2.2. The Experiment Design

The study was conducted similarly to the linguistic analysis. The basic level of every text is “alphabet”, i.e., characters lying on the language foundation. However, the meaningful structure of the language emerges at higher levels of organization, starting from words (tokens) and sentences. In our study, we analyzed genomic texts in the context of two different alphabets and various tokenization methods. Figure 1 illustrates the process of generating each type of text (analysis). The input sequences are CDSs of the 60 organisms included in the study. Subsequently, the generated texts (S0TTAN, S0TFAN, SNTTAN, SNTFAN, SNTTAC, SNTFAC, SNTCAC, S0TTAC, S0TFAC, S0TCAC, SCTTAC, SCTFAC, SCTCAC) were subjected to verification for compliance with Zipf’s law.

Figure 1. The experiment design. The diagram using the toy genomic text “TGTACGAGG” explains how a particular method of analysis works. For illustrative purposes, the same shuffled texts are maintained between different analyses, whereas during the experiment each analysis shuffles the text individually.

2.2.1. The Nucleotide Analysis

The first approach, called nucleotide analysis (AN), assumes the traditional 4-letter alphabet consisting of nucleotides: A, G, C, T. The nucleotide analysis is conducted by two methods of tokenization. In the frame analysis, the words (i.e., blocks of text of size n) are obtained by shifting the window of the length of n-characters by one nucleotide at a time. In our case, we used frames of length from 2 to 8 characters (Figure 2). In other words, from the 3 Mbp text first, the dimers were extracted by moving the 2-nucleotide frame character by character; next, the trimers were provided similarly and so on up to octamers. Therefore, the genomic text corpus in this method contains words of length 2, 3, …, 8. Frame tokenization is the most general approach.

The second method of tokenization relies on the characteristics of the genetic code. As codons consist of three nucleotides, which are later translated into appropriate amino acids, the triplet tokenization (TT) uses a frame of 3 letters in size. However, this time the shifting window moves by 3-character steps. Consequently, the corpus achieved by applying the triplet tokenization consists only of three-nucleotide-long words (triplets). Both methods of nucleotide analysis were executed on unshuffled, original texts (S0) and randomly shuffled texts (SN).

Figure 2 graphically illustrates the three types of tokenization used in this study.

Figure 2. Explanation of tokenization methods.
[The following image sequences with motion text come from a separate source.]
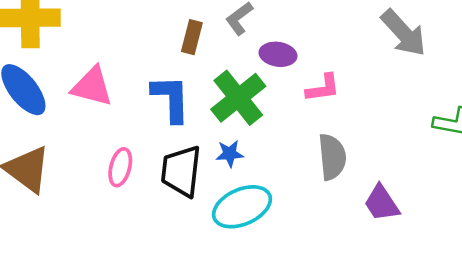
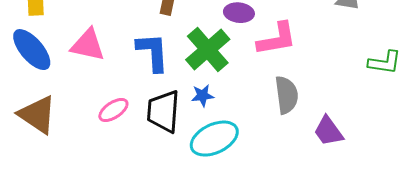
pink L-shape: (323, 88) -> (277, 39), size x1.4
pink ellipse: (120, 167) -> (113, 110), turned 44

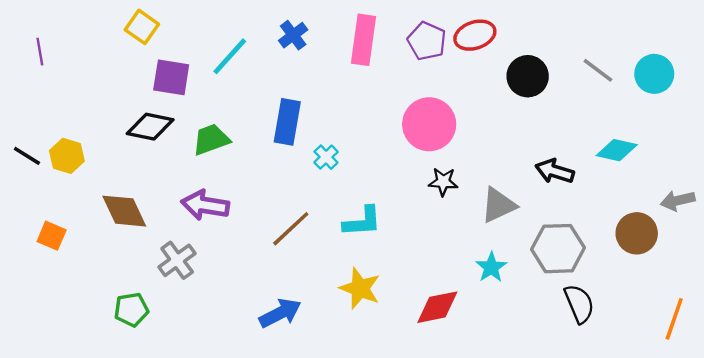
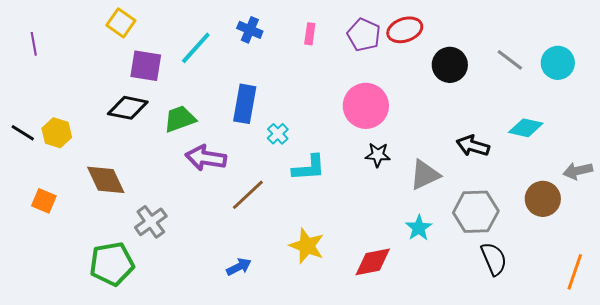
blue cross: (293, 35) -> (250, 30), turned -30
pink rectangle: (363, 40) -> (310, 34), size x0.5
purple arrow: (205, 205) -> (206, 158), moved
cyan L-shape: (362, 222) -> (309, 168), moved
green pentagon: (131, 310) -> (112, 264), size x1.5
blue arrow: (280, 313) -> (239, 267), size x0.7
2.2.2. The Contextual Analysis

A new kind of analysis introduced in this paper is contextual analysis (AC). Contrary to the previous one, it accepts the seven-letter alphabet, consisting of the four DNA nucleotides, any purine, any pyrimidine, and any nucleotide character. The original texts were translated into contextual texts based on the rules shown in Table 1. The biological justification for that procedure lies in the genetic code degeneracy. It assumes the indeterminacy of the third nucleotide in a codon (the so-called wobble position). To be more precise, for some codons to be correctly translated into a given amino acid on the third position requires purine (i.e., allow A, G), others need any pyrimidine (C, T), but some of them permit any nucleotide. Therefore, it is not unreasonable to incorporate those “new characters” into the meta-representation of the genomic alphabet and rewrite the genomic text according to rules provided by the translational apparatus, that is, nature itself. Contextual analysis serves this purpose.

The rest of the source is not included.